Wiku mengatakan, peningkatan kasus memang terasa di banyak daerah. Ia mengatakan, per 10 September, ada 70 kabupaten/kota dalam kategori zona merah meningkat dari 65 sebelumnya. Daerah dengan zona oranye pun meningkat dari 230 menjadi 267.
”Jadi memang kenyataannya, ini masyarakat belum disiplin pakai masker terus-menerus. Ini berkontribusi pada peningkatan kasus. Jadi sebenarnya kalau disiplin protokol, harusnya tidak meningkatkan kasus meskipun ada mobilitas esensial yang tidak bisa dicegah,” tutur Wiku.
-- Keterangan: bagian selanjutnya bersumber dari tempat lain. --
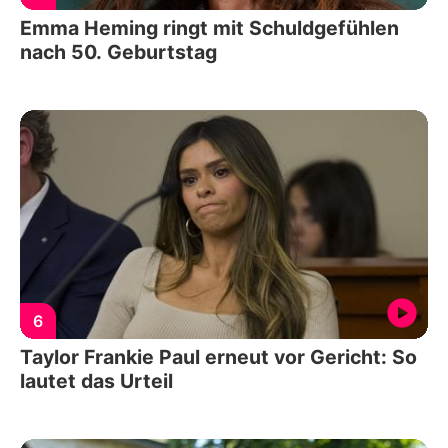
Emma Heming ringt mit Schuldgefühlen
nach 50. Geburtstag
6
Taylor Frankie Paul erneut vor Gericht: So
lautet das Urteil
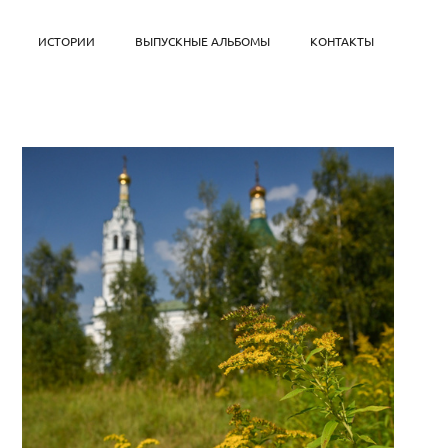
ИСТОРИИ
ВЫПУСКНЫЕ АЛЬБОМЫ
КОНТАКТЫ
Secara terpisah, gerakan inisiatif warga Lapor Covid-19 berharap pemerintah DKI Jakarta dapat menekan mobilitas masyarakat hingga 70 persen selama enam pekan untuk bisa menjaga kapasitas rumah sakit di Jakarta.
Berdasarkan kalkulasi yang dilakukan Social Resilience Lab, Nanyang Technological University (NTU) Singapura, diproyeksikan, jika laju kasus positif saat ini terus berlanjut, kapasitas penuh pada awal pekan keempat September.